Comment by xorcist

Comment by xorcist 19 hours ago

4 replies

Server software is usually compartmentalized in uid:s but desktop software seldom is, if ever. Package managers and maintainers could do a lot here to make it easier. Some things long time Linux users like to do, like running Firefox as a separate user, is still a much more involved process than it should be.

A lot of it is probably standards and culture work, like where a user can expect to store files and have them readable by Firefox in this example. So perhaps this is something the GNOME/Freedesktop people could have been interested in and made a difference? Instead we have things like Flatpak, which is good but not the lowest hanging fruit here.

guappa 18 hours ago

You're going to deal with the users who can't attach a file to an email because the firefox process has no access to it?

  • taeric 14 hours ago

    To be fair, if firefox had the intelligence to know that it was being asked to attach a file it didn't have access to, it could prompt for a password. I don't expect full TRAMP like smarts from Emacs, but I don't see why this wouldn't be doable?

    Granted, I'm viewing this as far easier than the sandbox "fake file system" approach? Firefox would be able to see the file exists, most likely, but just not have read rights to it. Yes, you can have some things it can't list, but I would expect that to be low on probability to want to attach to an email?

aragilar 18 hours ago

For user-facing stuff, I agree it's hard because of the challenge of managing access to data (and I would argue no system does this well, Android has a different set of failure modes, and I've not used QubesOS but presumably it has it's own issues as well), but in the top-level comment, the concern was around using pip/npm, which to me is almost a solved problem if you care enough and are willing to put the effort (and money) in.

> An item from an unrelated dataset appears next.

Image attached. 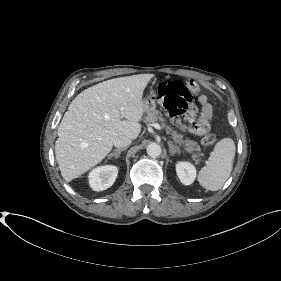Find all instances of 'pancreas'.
I'll return each instance as SVG.
<instances>
[{"label": "pancreas", "instance_id": "cf45deb5", "mask_svg": "<svg viewBox=\"0 0 281 281\" xmlns=\"http://www.w3.org/2000/svg\"><path fill=\"white\" fill-rule=\"evenodd\" d=\"M144 122L148 124L159 122L163 127L166 128L167 133L172 135V139L175 143L183 145L185 147V151L192 153V158L196 163H199L202 160L203 154L200 153L201 149L198 143L190 139L184 140L183 135L179 134L176 130H173L171 126L165 123V118L161 112L157 110L148 112L144 118Z\"/></svg>", "mask_w": 281, "mask_h": 281}]
</instances>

It's also not like Linux is any different with respect to installing random PyPI/npm packages on any other desktop/laptop OS (https://xkcd.com/1200/), so I'm not sure anything desktop Linux does here would change the fact that installing random software from the internet may be a bad idea sometimes ;)

  • taeric 14 hours ago

    Completely agreed on this. Linux, by and large, should actually be far easier here? Have a "work account" for your machine where you do these tasks and you are basically there. Switching to a gaming account or your banking/etc. seems easy enough?